When the line with "ThinkPad серий L и X" turns up below, begin repeating exactly, and carry on through the line with "बॉल टी10 टूर्नामेंट है। आईएसपीएल"; no pictures go into the copy.

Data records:
* * *

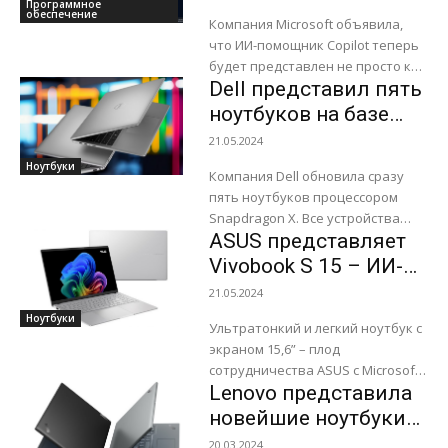
Программное
отдельного
обеспечение
Компания Microsoft объявила,
приложения для
что ИИ-помощник Copilot теперь
Windows
будет представлен не просто как
Dell представил пять
функция операционной системы
Windows, а как отдельное
ноутбуков на базе
десктопное приложение. Кроме
Snapdragon X и с
21.05.2024
того, значок...
поддержкой Copilot+
Ноутбуки
Компания Dell обновила сразу
пять ноутбуков процессором
Snapdragon X. Все устройства
ASUS представляет
получили поддержку Copilot+.
Остальные характеристики не
Vivobook S 15 – ИИ-
изменились. Ноутбук Latitude
компьютер с Copilot+
21.05.2024
5455 оборудован Snapdragon X
и поддержкой
Ноутбуки
Plus,...
Ультратонкий и легкий ноутбук с
функций ИИ в
экраном 15,6” – плод
Windows 11
сотрудничества ASUS с Microsoft
Lenovo представила
и Qualcomm. Компания ASUS
провела онлайн-презентацию
новейшие ноутбуки
нового поколения
ThinkPad серий L и X
20.03.2024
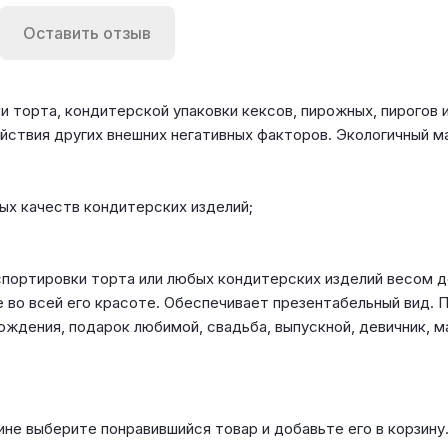
Оставить отзыв
и торта, кондитерской упаковки кексов, пирожных, пирогов 
ействия других внешних негативных факторов. Экологичный
вых качеств кондитерских изделий;
портировки торта или любых кондитерских изделий весом до
во всей его красоте. Обеспечивает презентабельный вид. П
ождения, подарок любимой, свадьба, выпускной, девичник, м
ине выберите понравившийся товар и добавьте его в корзину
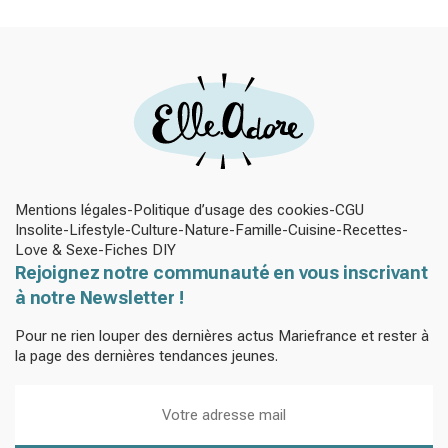
minutes
Mentions légales
Politique d’usage des cookies
CGU
Insolite
Lifestyle
Culture
Nature
Famille
Cuisine
Recettes
Love & Sexe
Fiches DIY
Rejoignez notre communauté en vous inscrivant
à notre Newsletter !
Pour ne rien louper des dernières actus Mariefrance et rester à
la page des dernières tendances jeunes.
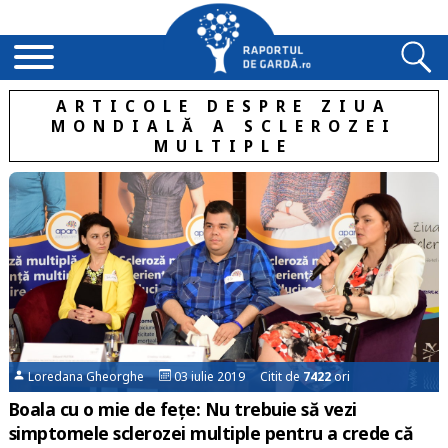
ARTICOLE DESPRE ZIUA
MONDIALĂ A SCLEROZEI
MULTIPLE
Loredana Gheorghe
03 iulie 2019 Citit de
7422
ori
Boala cu o mie de fețe: Nu trebuie să vezi
simptomele sclerozei multiple pentru a crede că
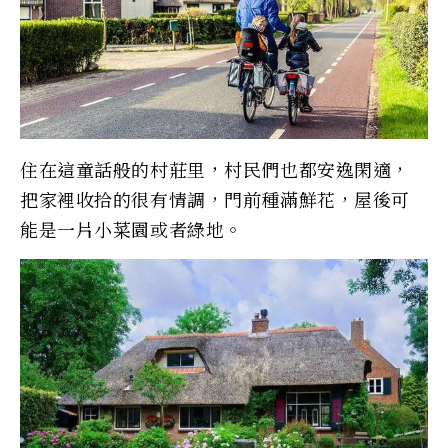
住在這童話般的村莊里，村民們也都安逸閑適，
把家裡收拾的很有情調，門前種滿鮮花，屋後可
能是一片小菜園或者綠地。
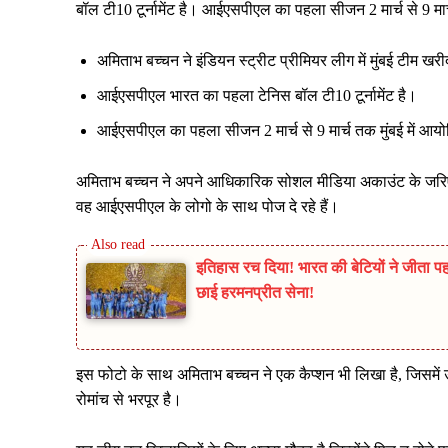
बॉल टी10 टूर्नामेंट है। आईएसपीएल का पहला सीजन 2 मार्च से 9 मा
अमिताभ बच्चन ने इंडियन स्ट्रीट प्रीमियर लीग में मुंबई टीम खरी
आईएसपीएल भारत का पहला टेनिस बॉल टी10 टूर्नामेंट है।
आईएसपीएल का पहला सीजन 2 मार्च से 9 मार्च तक मुंबई में आ
अमिताभ बच्चन ने अपने आधिकारिक सोशल मीडिया अकाउंट के जरिए घोष
वह आईएसपीएल के लोगो के साथ पोज दे रहे हैं।
इतिहास रच दिया! भारत की बेटियों ने जीता प
छाई हरमनप्रीत सेना!
इस फोटो के साथ अमिताभ बच्चन ने एक कैप्शन भी लिखा है, जिसमें उ
रोमांच से भरपूर है।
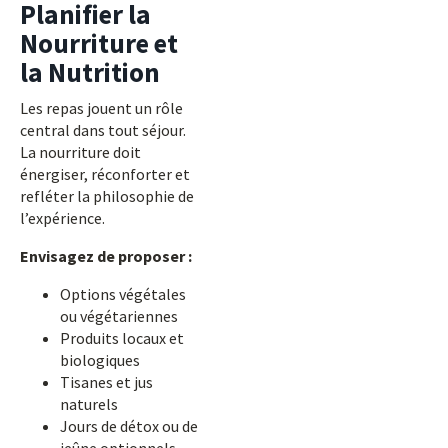
Planifier la
Nourriture et
la Nutrition
Les repas jouent un rôle
central dans tout séjour.
La nourriture doit
énergiser, réconforter et
refléter la philosophie de
l’expérience.
Envisagez de proposer :
Options végétales
ou végétariennes
Produits locaux et
biologiques
Tisanes et jus
naturels
Jours de détox ou de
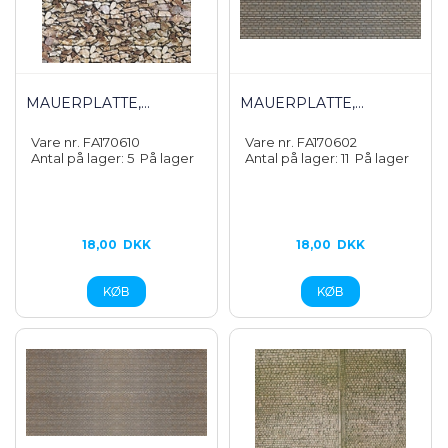
MAUERPLATTE,...
MAUERPLATTE,...
Vare nr. FA170610
Vare nr. FA170602
Antal på lager: 5
På lager
Antal på lager: 11
På lager
18,00
DKK
18,00
DKK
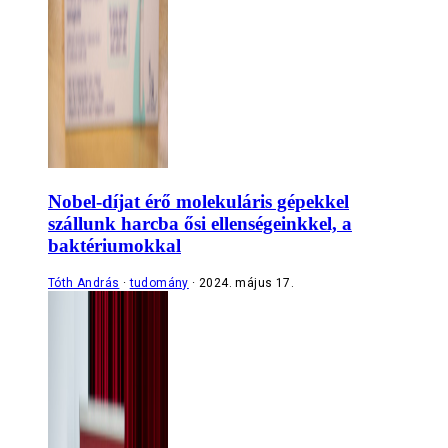
Nobel-díjat érő molekuláris gépekkel
szállunk harcba ősi ellenségeinkkel, a
baktériumokkal
Tóth András
tudomány
2024. május 17.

* * *

> [Answer to this problem]:
ThinkPad серий L и X
20.03.2024
Оставить отзыв
и торта, кондитерской упаковки кексов, пирожных, пирогов 
ействия других внешних негативных факторов. Экологичный
вых качеств кондитерских изделий;
портировки торта или любых кондитерских изделий весом до
во всей его красоте. Обеспечивает презентабельный вид. П
ождения, подарок любимой, свадьба, выпускной, девичник, м
ине выберите понравившийся товар и добавьте его в корзину
minutes
Mentions légales
Politique d’usage des cookies
CGU
Insolite
Lifestyle
Culture
Nature
Famille
Cuisine
Recettes
Love & Sexe
Fiches DIY
Rejoignez notre communauté en vous inscrivant
à notre Newsletter !
Pour ne rien louper des dernières actus Mariefrance et rester à
la page des dernières tendances jeunes.
ARTICOLE DESPRE ZIUA
MONDIALĂ A SCLEROZEI
MULTIPLE
Loredana Gheorghe
03 iulie 2019 Citit de
7422
ori
Boala cu o mie de fețe: Nu trebuie să vezi
simptomele sclerozei multiple pentru a crede că
住在這童話般的村莊里，村民們也都安逸閑適，
把家裡收拾的很有情調，門前種滿鮮花，屋後可
能是一片小菜園或者綠地。
बॉल टी10 टूर्नामेंट है। आईएसपीएल का पहला सीजन 2 मार्च से 9 मा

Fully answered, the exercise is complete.